Acceptance is so damn hard to accept

Sometimes I forget how long I’ve been grieving. Eva is where our trying to conceive journey ended, but it began four years ago. Living with infertility and loss is a silent grief that society doesn’t recognize because the children that we dream about are not always visible. And the tiny ones were not even recorded in snapshots.

There are many of us who have had multiple losses that compound the grief. It’s not clear where mourning for one child ends and the other begins—it’s all a giant, jumbled mess of crushed dreams.

Three years ago this Labor Day weekend my miscarriage started. Mourning that child was the pinnacle of pain. There was no way it could feel worse. We had tried for a year to get pregnant and it lasted six weeks. My body clung to that tiny embryo not wanting to give it up. I grieved deeply for that lost soul for months, it’s evident on my journal pages with drips of tears forever imprinted in the blurry ink.

And then I lost Eva. In the hierarchy of grief, I thought I had let that baby go because I had been with Eva so much longer, and actually held her in my arms and stared into her eyes. Until the feelings came flooding back to me these past few days, of how very difficult this journey has been for YEARS. And that’s the root of my pain lately.

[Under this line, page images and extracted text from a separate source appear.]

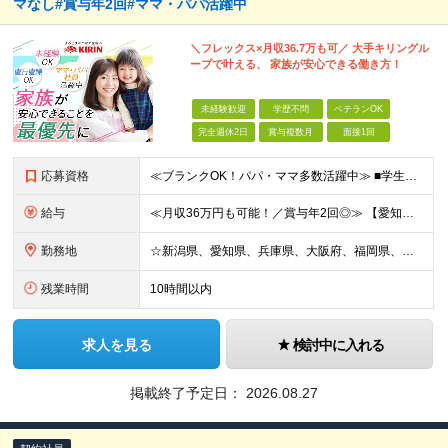
マなし#賞与年2回#ママ・パパ活躍中
＼フレックス×月収36.7万も可／ 大手キリングル
ープで叶える、 家族が安心できる働き方！
未経験歓迎
学歴不問
ベテランOK
完全週休2日
賞与複数月
面接1回
応募資格
≪ブランクOK！パパ・ママ多数活躍中≫ ■学生時代を含め、アルバイトや社員として顧客折衝のご経験がある方 ■学歴不問 ～こんな方を歓迎します～ □安定した職場で長く働きたい方 □しっかり稼いで自分の
給与
≪月収36万円も可能！／賞与年2回◎≫ 【愛知】★月収36.7万円も可能 月給32万7000円～＋賞与年2回＋各種手当 【大阪・兵庫・新潟】★月収34.7万円も可能 月給30万7000円～＋賞与年
勤務地
☆新潟県、愛知県、兵庫県、大阪府、福岡県、大分県 ☆出社は月1回～週1回程度◎直行直帰OK！ ☆マイカー使用または社用車貸与あり アクセスのしやすさやあなたの希望を考慮し、配属先や担当店舗を決定しま
残業時間
10時間以内
求人を見る
検討中に入れる
掲載終了予定日：
2026.08.27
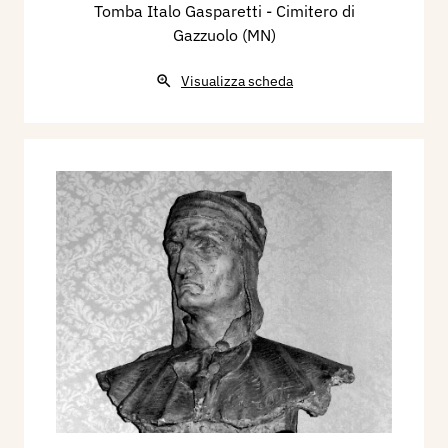
Tomba Italo Gasparetti - Cimitero di
Gazzuolo (MN)
Visualizza scheda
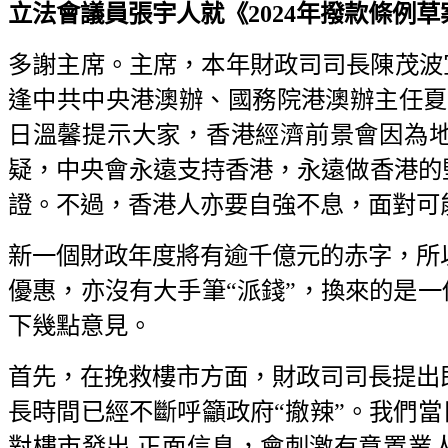
立法會議員張宇人就《2024年撥款條例草案》
多謝主席。主席，本年財政司司長陳茂波宣讀2
逢中共中央港澳辦、國務院港澳辦主任夏
日溫馨提示大家，香港經濟前景會因為
疑，中央會永遠支持香港，永遠做香港的
證。不過，香港人亦要自強不息，面對可
新一個財政年度將有逾千億元的赤字，所以
優惠，亦沒有大手筆“派錢”，換來的是一
下幾點意見。
首先，在挽救樓市方面，財政司司長提出即
長時間已經不斷呼籲政府“撤辣”。我們當
對樓市發出 正面信息，會刺激有意置業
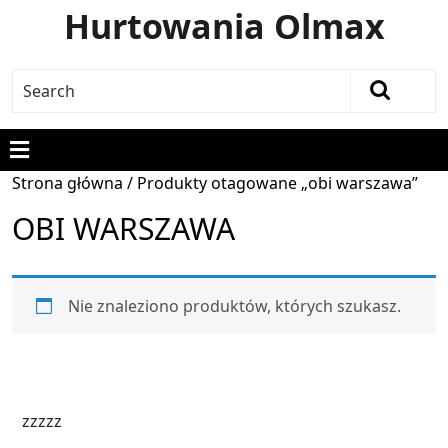
Hurtowania Olmax
Strona główna
/ Produkty otagowane „obi warszawa”
OBI WARSZAWA
Nie znaleziono produktów, których szukasz.
zzzzz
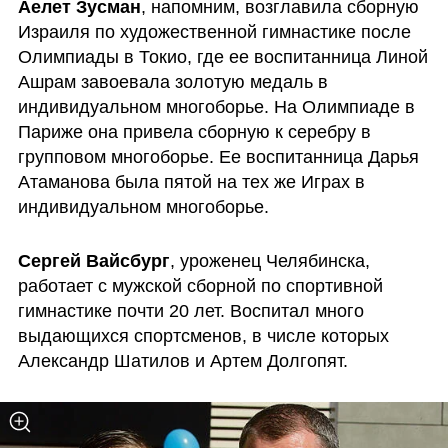
Аелет Зусман
, напомним, возглавила сборную 
Израиля по художественной гимнастике после 
Олимпиады в Токио, где ее воспитанница Линой 
Ашрам завоевала золотую медаль в 
индивидуальном многоборье. На Олимпиаде в 
Париже она привела сборную к серебру в 
групповом многоборье. Ее воспитанница Дарья 
Атаманова была пятой на тех же Играх в 
индивидуальном многоборье. 
Сергей Вайсбург
, уроженец Челябинска, 
работает с мужской сборной по спортивной 
гимнастике почти 20 лет. Воспитал много 
выдающихся спортсменов, в числе которых 
Александр Шатилов и Артем Долгопят.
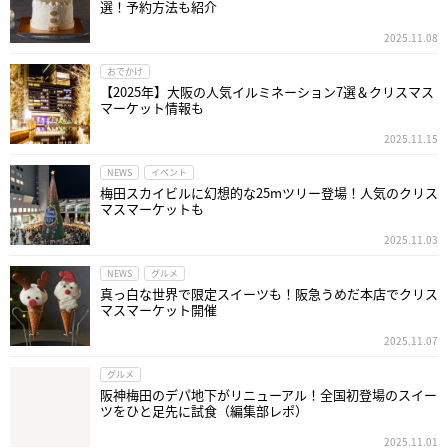
選！予約方法も紹介
2025.11.08
おでかけ
【2025年】大阪の人気イルミネーション7選＆クリスマス
マーケット情報も
2025.11.15
NEWS
イベント
梅田スカイビルに幻想的な25mツリー登場！人気のクリス
マスマーケットも
2025.11.03
NEWS
グルメ
真っ白な世界で限定スイーツも！阪急うめだ本店でクリス
マスマーケット開催
2025.11.07
グルメ
阪神梅田のデパ地下がリニューアル！全国初登場のスイー
ツをひと足先に試食（編集部レポ）
2025.11.01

I have a distinct memory that replays in my mind of looking into the bathroom mirror and rubbing my pregnant belly as I told Eva, “We’ve dreamed of you for so long, please stay with us. You are our last chance.” I thought if I said it out loud then it all had to work out. It was our last shot, I mean, come on, it has to end well because this is IT.

I have longed for a second child since the moment my first child was born. I would stare at him in the same bathroom mirror and think, “I can’t wait to do this again!” And I still long for that child, yet I don’t know where to go from here. With genetics involved this journey got even more complicated than we ever could have imagined. Then there is the big question: Can our hearts handle another loss? We have an 8-year-old son who counts that miscarriage as a brother. Even though we didn’t know the sex, he thinks it was a boy. It’s all he has to cling to for siblings, two spirits in Heaven, it would be so painful to walk him through the loss of another.

Here we are. Paralyzed. Trying to practice acceptance, yet realizing, once again—acceptance is so damn hard to accept.